**AVAILABLE RECORDS**
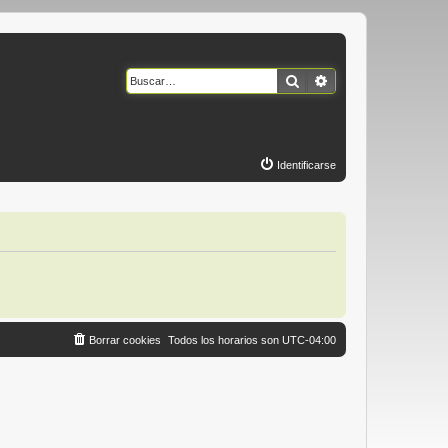
Buscar
Búsqueda avanzad
Identificarse
Borrar cookies
Todos los horarios son
UTC-04:00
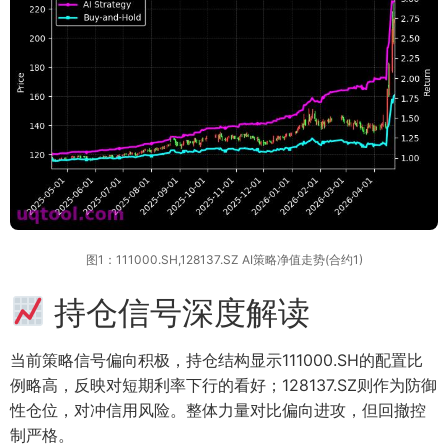
图1：111000.SH,128137.SZ AI策略净值走势(合约1)
持仓信号深度解读
当前策略信号偏向积极，持仓结构显示111000.SH的配置比
例略高，反映对短期利率下行的看好；128137.SZ则作为防御
性仓位，对冲信用风险。整体力量对比偏向进攻，但回撤控
制严格。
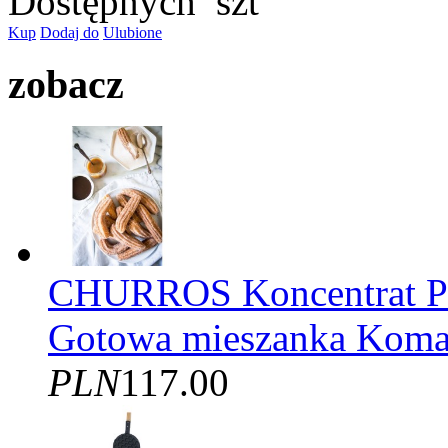
Dostępnych
szt
Kup
Dodaj do
Ulubione
zobacz
CHURROS Koncentrat
Gotowa mieszanka Kom
PLN
117.00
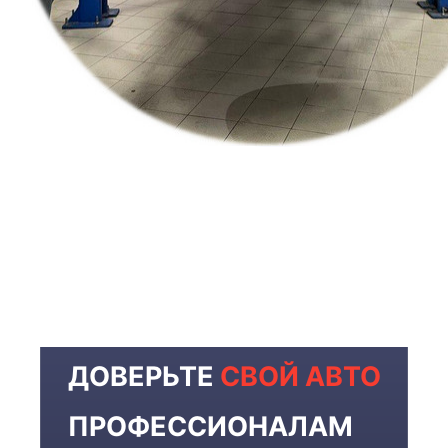
ДОВЕРЬТЕ
СВОЙ АВТО
ПРОФЕССИОНАЛАМ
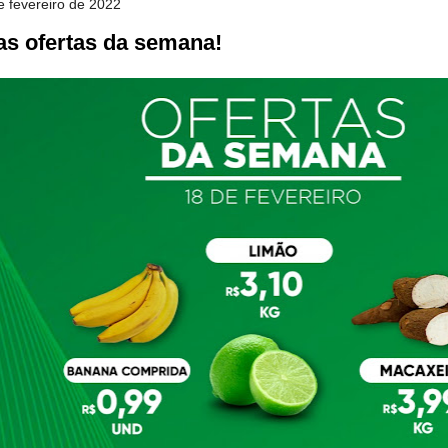
de fevereiro de 2022
as ofertas da semana!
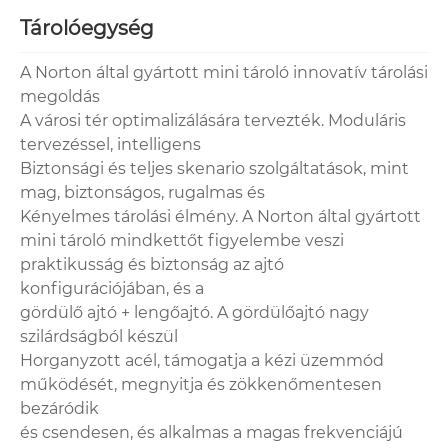
Tárolóegység
A Norton által gyártott mini tároló innovatív tárolási
megoldás
A városi tér optimalizálására tervezték. Moduláris
tervezéssel, intelligens
Biztonsági és teljes skenario szolgáltatások, mint
mag, biztonságos, rugalmas és
Kényelmes tárolási élmény. A Norton által gyártott
mini tároló mindkettőt figyelembe veszi
praktikusság és biztonság az ajtó
konfigurációjában, és a
gördülő ajtó + lengőajtó. A gördülőajtó nagy
szilárdságból készül
Horganyzott acél, támogatja a kézi üzemmód
működését, megnyitja és zökkenőmentesen
bezáródik
és csendesen, és alkalmas a magas frekvenciájú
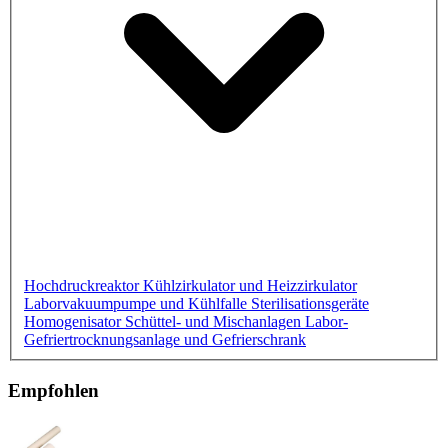
Hochdruckreaktor
Kühlzirkulator und Heizzirkulator
Laborvakuumpumpe und Kühlfalle
Sterilisationsgeräte
Homogenisator
Schüttel- und Mischanlagen
Labor-
Gefriertrocknungsanlage und Gefrierschrank
Empfohlen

**REQUIRED WORK**
Drop every image, please, and write out the data above exactly as shown.

**YOUR RESPONSE**
Buscar
Búsqueda avanzad
Identificarse
Borrar cookies
Todos los horarios son
UTC-04:00
图1：111000.SH,128137.SZ AI策略净值走势(合约1)
持仓信号深度解读
当前策略信号偏向积极，持仓结构显示111000.SH的配置比
例略高，反映对短期利率下行的看好；128137.SZ则作为防御
性仓位，对冲信用风险。整体力量对比偏向进攻，但回撤控
制严格。
Dostępnych
szt
Kup
Dodaj do
Ulubione
zobacz
CHURROS Koncentrat
Gotowa mieszanka Kom
PLN
117.00
ДОВЕРЬТЕ
СВОЙ АВТО
ПРОФЕССИОНАЛАМ
de fevereiro de 2022
as ofertas da semana!
Tárolóegység
A Norton által gyártott mini tároló innovatív tárolási
megoldás
A városi tér optimalizálására tervezték. Moduláris
tervezéssel, intelligens
Biztonsági és teljes skenario szolgáltatások, mint
mag, biztonságos, rugalmas és
Kényelmes tárolási élmény. A Norton által gyártott
mini tároló mindkettőt figyelembe veszi
praktikusság és biztonság az ajtó
konfigurációjában, és a
gördülő ajtó + lengőajtó. A gördülőajtó nagy
szilárdságból készül
Horganyzott acél, támogatja a kézi üzemmód
működését, megnyitja és zökkenőmentesen
bezáródik
és csendesen, és alkalmas a magas frekvenciájú
Hochdruckreaktor
Kühlzirkulator und Heizzirkulator
Laborvakuumpumpe und Kühlfalle
Sterilisationsgeräte
Homogenisator
Schüttel- und Mischanlagen
Labor-
Gefriertrocknungsanlage und Gefrierschrank
Empfohlen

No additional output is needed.